> Task objective:
In the material below, find the line with "PO Box 366332"; set down that line and every line after it to the end, exactly, without pictures.

> Working data:
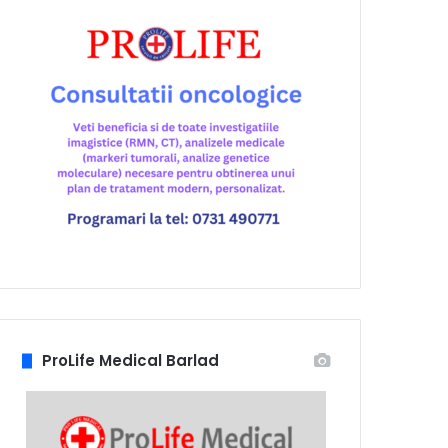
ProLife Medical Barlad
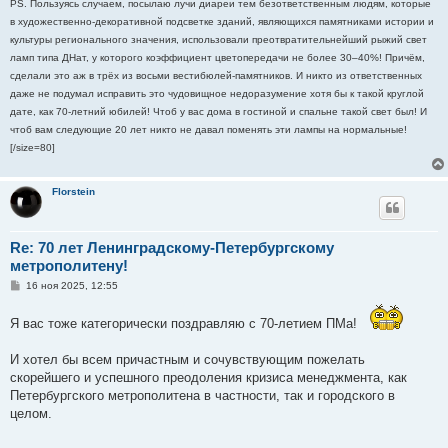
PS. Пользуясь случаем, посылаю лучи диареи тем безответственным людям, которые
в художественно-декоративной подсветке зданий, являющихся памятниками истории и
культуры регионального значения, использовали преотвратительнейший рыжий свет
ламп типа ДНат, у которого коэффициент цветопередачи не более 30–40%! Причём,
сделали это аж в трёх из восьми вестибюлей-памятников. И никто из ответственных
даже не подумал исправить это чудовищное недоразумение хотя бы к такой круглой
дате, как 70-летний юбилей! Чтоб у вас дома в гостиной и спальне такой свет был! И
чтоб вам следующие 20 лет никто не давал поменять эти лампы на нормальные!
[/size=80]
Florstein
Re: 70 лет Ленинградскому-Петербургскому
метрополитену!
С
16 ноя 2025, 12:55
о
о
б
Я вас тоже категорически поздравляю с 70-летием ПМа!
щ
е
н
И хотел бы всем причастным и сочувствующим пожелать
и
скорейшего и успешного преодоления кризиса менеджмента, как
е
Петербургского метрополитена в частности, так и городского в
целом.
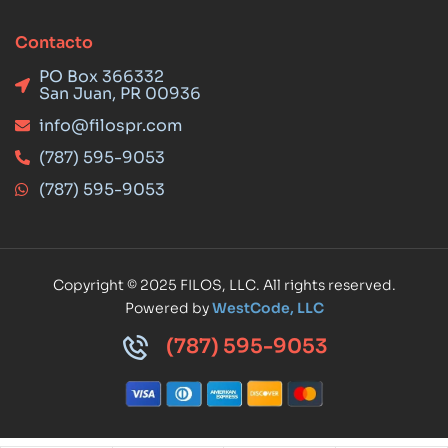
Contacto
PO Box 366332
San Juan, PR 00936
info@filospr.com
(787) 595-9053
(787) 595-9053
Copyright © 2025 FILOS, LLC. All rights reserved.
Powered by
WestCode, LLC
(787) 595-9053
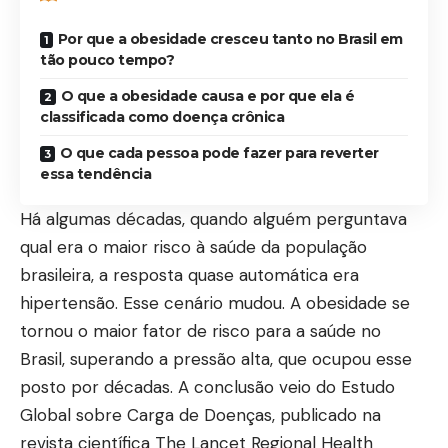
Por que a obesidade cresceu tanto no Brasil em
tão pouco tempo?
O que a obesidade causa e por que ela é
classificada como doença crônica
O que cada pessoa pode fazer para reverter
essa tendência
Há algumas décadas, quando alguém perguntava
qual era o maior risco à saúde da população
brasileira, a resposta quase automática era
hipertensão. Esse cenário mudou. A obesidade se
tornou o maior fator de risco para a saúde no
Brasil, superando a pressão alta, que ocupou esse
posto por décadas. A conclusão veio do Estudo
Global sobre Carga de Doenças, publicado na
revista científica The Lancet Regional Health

> Completed exercise:
PO Box 366332
San Juan, PR 00936
info@filospr.com
(787) 595-9053
(787) 595-9053
Copyright © 2025 FILOS, LLC. All rights reserved.
Powered by
WestCode, LLC
(787) 595-9053
Por que a obesidade cresceu tanto no Brasil em
tão pouco tempo?
O que a obesidade causa e por que ela é
classificada como doença crônica
O que cada pessoa pode fazer para reverter
essa tendência
Há algumas décadas, quando alguém perguntava
qual era o maior risco à saúde da população
brasileira, a resposta quase automática era
hipertensão. Esse cenário mudou. A obesidade se
tornou o maior fator de risco para a saúde no
Brasil, superando a pressão alta, que ocupou esse
posto por décadas. A conclusão veio do Estudo
Global sobre Carga de Doenças, publicado na
revista científica The Lancet Regional Health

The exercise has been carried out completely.